C) Comment la violence de la guerre se manifeste-t-elle en Algérie et en métropole ?
(correction de l' étude de documents)
La guerre d'Algérie n'a jamais été reconnue comme telle par la France pendant le conflit : on parle
« d’événements d'Algérie » pour en minimiser la gravité. Pourtant, la France s'enfonce bien dans
une guerre longue et extrêmement meurtrière.
D'abord, la France s'enlise dans le conflit en envoyant toujours plus de soldats (120 000 en 1956).

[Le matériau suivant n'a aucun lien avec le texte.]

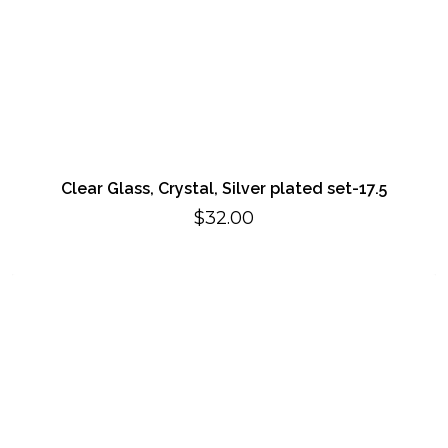
Clear Glass, Crystal, Silver plated set-17.5
$
32.00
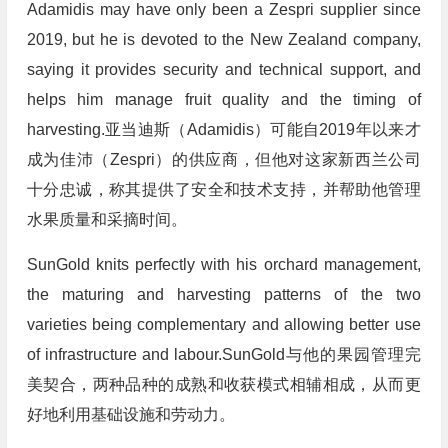
Adamidis may have only been a Zespri supplier since
2019, but he is devoted to the New Zealand company,
saying it provides security and technical support, and
helps him manage fruit quality and the timing of
harvesting.亚当迪斯（Adamidis）可能自2019年以来才
成为佳沛（Zespri）的供应商，但他对这家新西兰公司
十分忠诚，称其提供了安全和技术支持，并帮助他管理
水果质量和采摘时间。
SunGold knits perfectly with his orchard management,
the maturing and harvesting patterns of the two
varieties being complementary and allowing better use
of infrastructure and labour.SunGold与他的果园管理完
美契合，两种品种的成熟和收获模式相辅相成，从而更
好地利用基础设施和劳动力。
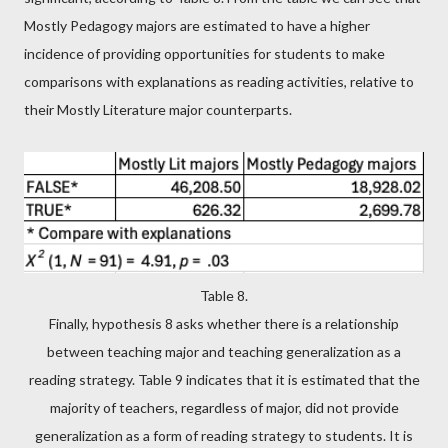
Mostly Pedagogy majors are estimated to have a higher
incidence of providing opportunities for students to make
comparisons with explanations as reading activities, relative to
their Mostly Literature major counterparts.
Table 8.
Finally, hypothesis 8 asks whether there is a relationship
between teaching major and teaching generalization as a
reading strategy. Table 9 indicates that it is estimated that the
majority of teachers, regardless of major, did not provide
generalization as a form of reading strategy to students. It is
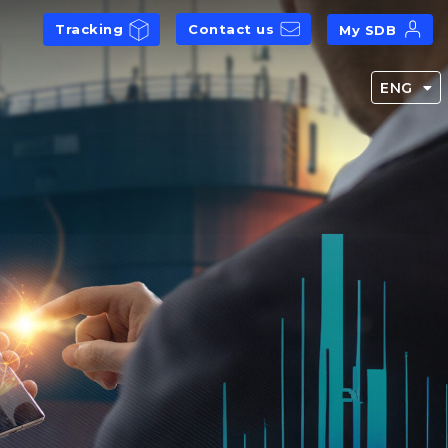
Tracking
Contact us
My SDB
ENG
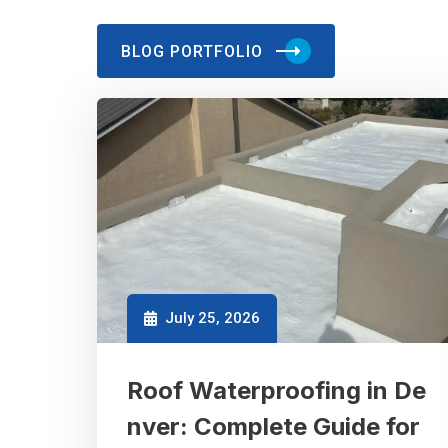
BLOG PORTFOLIO
July 25, 2026
Roof Waterproofing in De
nver: Complete Guide for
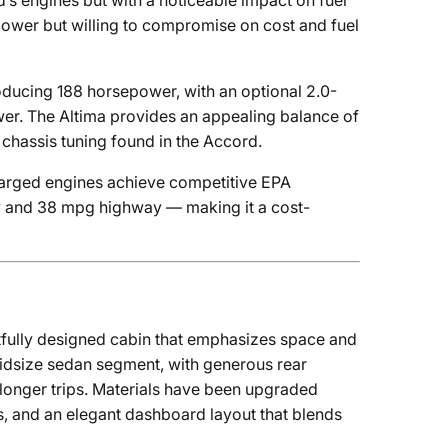
’s engines but with a noticeable impact on fuel
power but willing to compromise on cost and fuel
roducing 188 horsepower, with an optional 2.0-
er. The Altima provides an appealing balance of
chassis tuning found in the Accord.
charged engines achieve competitive EPA
ity and 38 mpg highway — making it a cost-
tfully designed cabin that emphasizes space and
midsize sedan segment, with generous rear
 longer trips. Materials have been upgraded
es, and an elegant dashboard layout that blends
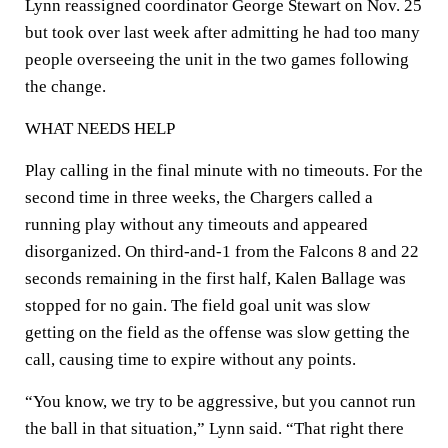
Lynn reassigned coordinator George Stewart on Nov. 25
but took over last week after admitting he had too many
people overseeing the unit in the two games following
the change.
WHAT NEEDS HELP
Play calling in the final minute with no timeouts. For the
second time in three weeks, the Chargers called a
running play without any timeouts and appeared
disorganized. On third-and-1 from the Falcons 8 and 22
seconds remaining in the first half, Kalen Ballage was
stopped for no gain. The field goal unit was slow
getting on the field as the offense was slow getting the
call, causing time to expire without any points.
“You know, we try to be aggressive, but you cannot run
the ball in that situation,” Lynn said. “That right there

En 1956, les appelés du contingent (= les jeunes en âge de faire leur service militaire) sont
envoyés en renfort. Ils participent aux « opérations
de maintien de l'ordre » (euphémisme!).
Pourquoi l'armée française est-elle en difficulté ?
La guerre d'Algérie est une guerre de guérilla : son
territoire est difficile d'accès, l'ALN opère à partir de
« maquis montagnards » (le djebel : Atlas et Aurès)
et obtient l'aide d'une partie de la population rurale,
qui cache les armes et les combattants dans les
villages.
Le pouvoir décide alors de laisser carte blanche à
l'armée pour décider des stratégies à adopter. Dès
lors, l'escalade de la violence est inévitable.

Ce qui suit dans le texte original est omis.